4) Usage of the System

When using the system, we need to do these steps. Step 1: put on the EEG cap and wear the exoskeleton hand. Step2: inject the conductive glue. Step 3: turn on the switch and wait for connection. Step4: follow the guidance of the flashing lights to take practice. There are two stages when we take practice. The first stage is used for calibration. People are expected to do actions according to lights. Synchronously the control box will collect the data but not send out the movement signal to the receiver. The exoskeleton hand will be kept still in this stage. After calibration, the control box will calculate the parameters used for decoding in a short time. For the second stage, people are still expected to do the same actions according to lights. Meanwhile the control box will save the data in memory card and decode the signal synchronously. If there is a movement intention detected, a command will be sent to the receiver to move the hand, thus building the coupling relationship between brain and hand. The second stage is the main practice procedure and it will take about 45 minutes. After practice, we simply need to disassemble the control box and wash the cap for cleaning up.

4. Outcome

The prototype is being tested under the supervision of the professional therapists. According to the test, the preparation time is 10 minutes for the person on the first try and 5 minutes for experienced users.

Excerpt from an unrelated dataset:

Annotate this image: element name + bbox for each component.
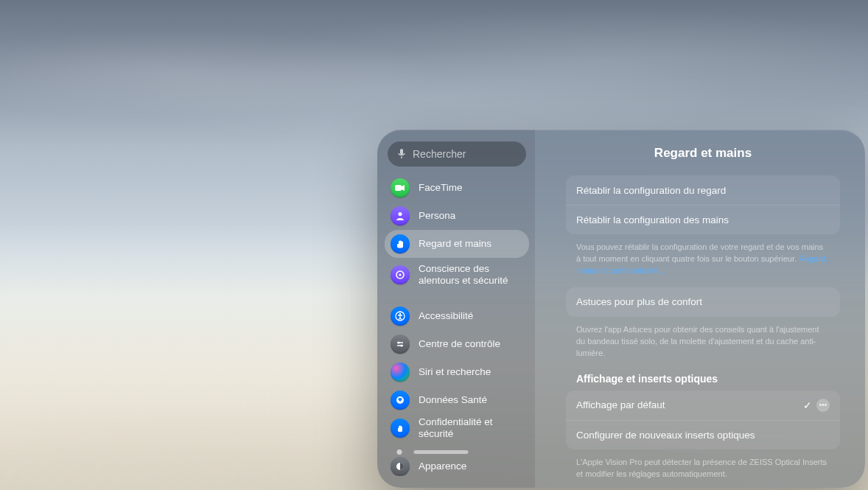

The practice will last from 30 minutes to 1 hour

depending on the status of the user. When doing the motor execution, the users can get an accuracy of 80% on average in decoding the movement intention. We have conducted experiments on this practice paradigm with other commercial equipment and achieved significant clinical outcome in the past several years. In another aspect, the users consider the system to be more comfortable and easier to take practice comparing to other BCI methods they had experienced in hospital before and are willing to engage in the next rehabilitation stage.

5. Cost

This system is planned to be adapted in hospitals and it should be relatively cheap. The cost of each component is listed below:


6. Significance

EConHand is a brand new BCI system for hand rehabilitation. It helps improve the functional performance of persons with hand function loss in an active, effective way and is affordable, portable for most of the hospital, which is meaningful in rehabilitation practice. The system can also be promoted in rural areas due to its cheapness, thus helping more people return to normal life.

Including the hand function rehabilitation as a whole, each component of eConHand can work separately as an independent module for different purpose. These components benefit from universality and compatibility in cooperation with other devices. Not only the clinical purpose but also the academic data can be attained when we use the system.

7. References

[1] Global, regional, and national incidence, prevalence, and years lived with disability for 310 diseases and injuries, 1990–2015: a systematic analysis for the Global Burden of Disease Study 2015,WTO

[2] Stroke,

[3] Bundy, D. T., Souders, L., Baranyai, K., Leonard, L., Schalk, G., Coker, R., ... & Leuthardt, E. C. (2017). Contralesional brain–computer interface control of a powered exoskeleton for motor recovery in chronic stroke survivors. Stroke, 48(7), 1908-1915.

[4] Pichiorri, F., Morone, G., Petti, M., Toppi, J., Pisotta, I., Molinari, M., ... & Mattia, D. (2015). Brain–computer interface boosts motor imagery practice during stroke recovery. Annals of neurology, 77(5), 851-865.